South Sudan’s Central Bank says it will tighten the country’s monetary policy to mitigate the rapid depreciation of the South Sudanese Pound against the US dollar.
In an extraordinary meeting chaired by the newly appointed governor last Friday, Dier Tong said the institution’s Monetary Policy Committee made five resolutions aimed at tackling the devaluation.
Addressing members of the press in Juba, he expressed hope that the new policies introduced by the central bank will mitigate the current hyperinflation.
“Among the policies agreed upon by the committee is the increment of bank interest rate to 15 per cent,” the governor said.
Mr Tong, who was reappointed over the weekend, went on say that the committee had to hold an emergency meeting in order to debate the backdrop of rapid depreciation of the South Sudanese Pound.
“The Monetary Policy Committee noted that the economy is battered by shocks brought about by Covid-19 pandemic, low oil prices, which has led to considerable fiscal imbalances and constrained financial performance, particularly the banking sector,” he added.
The country's currency has been depreciating drastically following a drop in the country’s oil revenues and irregularities in the collection of non-oil revenue.
As of Friday, $100 was selling at about 57,000 South Sudanese Pounds in the black market, while at the Central Bank, the same sold at 17,100 pounds.
Consumers have complained of a sharp rise in the price of basic commodities while traders have also raised concerns over their inability to access hard currency for importing goods.
CHANGE OF CURRENCY
Last month, South Sudan’s Council of Ministers opted to change the currency in an attempt to bring back hoarded cash that it claims is aiding the decline of the economy. However, the move is still being debated by a select committee.
In August this year, Central Bank’s second deputy governor, Daniel Kech Pouch, said the financial institution had run out of foreign reserves, a claim that was later revoked by the then governor, Jamal Abdallah Wani.

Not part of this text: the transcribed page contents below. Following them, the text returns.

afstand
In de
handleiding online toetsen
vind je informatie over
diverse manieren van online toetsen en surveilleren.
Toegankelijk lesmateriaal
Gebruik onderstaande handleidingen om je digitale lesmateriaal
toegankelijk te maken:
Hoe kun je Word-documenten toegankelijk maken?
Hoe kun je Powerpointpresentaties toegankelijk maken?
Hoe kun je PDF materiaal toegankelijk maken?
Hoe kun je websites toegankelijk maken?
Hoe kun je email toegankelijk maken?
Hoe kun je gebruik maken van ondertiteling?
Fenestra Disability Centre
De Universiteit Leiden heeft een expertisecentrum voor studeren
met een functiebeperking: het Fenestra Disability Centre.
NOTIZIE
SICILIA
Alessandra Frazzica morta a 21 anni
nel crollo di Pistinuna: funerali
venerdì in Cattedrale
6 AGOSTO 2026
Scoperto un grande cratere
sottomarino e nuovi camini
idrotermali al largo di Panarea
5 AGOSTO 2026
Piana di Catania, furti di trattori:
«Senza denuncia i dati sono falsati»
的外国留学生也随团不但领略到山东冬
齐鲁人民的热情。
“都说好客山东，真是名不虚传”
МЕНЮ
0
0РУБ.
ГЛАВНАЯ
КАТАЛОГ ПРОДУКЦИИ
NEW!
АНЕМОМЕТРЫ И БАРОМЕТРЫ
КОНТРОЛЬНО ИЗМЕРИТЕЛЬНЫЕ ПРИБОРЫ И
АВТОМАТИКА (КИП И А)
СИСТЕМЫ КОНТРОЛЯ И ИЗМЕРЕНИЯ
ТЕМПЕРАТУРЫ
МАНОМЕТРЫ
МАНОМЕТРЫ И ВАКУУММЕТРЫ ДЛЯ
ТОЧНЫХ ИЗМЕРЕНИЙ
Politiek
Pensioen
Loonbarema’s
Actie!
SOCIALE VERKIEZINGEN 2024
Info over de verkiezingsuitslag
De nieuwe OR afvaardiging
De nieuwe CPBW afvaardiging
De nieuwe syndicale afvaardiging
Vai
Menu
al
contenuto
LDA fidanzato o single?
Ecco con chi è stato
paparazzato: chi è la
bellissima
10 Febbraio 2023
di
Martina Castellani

The same month, the minister of Trade and Industry said there is nothing the government can do to stop the local currency from losing value.
South Sudan’s economy has been devastated by several factors since its independence in 2011.
Years of civil war, a drop in global oil prices, and the Covid-19 pandemic have brought the young, fragile economy to its knees.
Before the conflict and the Covid-19, South Sudan was drilling more than 250,000 barrels of crude oil per day, which has now dropped to 180,000 barrels per day.
Last month, the United Nations Human Right Commission accused some South Sudanese politicians and senior government officials of embezzling at least $36 million since 2016.
The reports come weeks after President Salva Kiir sacked his Finance and Economic Planning Minister Salvatore Garang, as well as top officials in the country’s revenue and oil management offices in sweeping changes.
The sacking comes days after a prominent civil society activist called on him to suspend heads of revenue-generating institutions implicated in corruption.
In September this year, the Economic Crisis Management Committee recommended to the President the removal of the Director-General of Customs Service, Major General Ayii Akol, after his juniors accused him of graft.
The committee said also it discovered that $3.1 million was missing at the Directorate of Nationalities Passport and Immigration.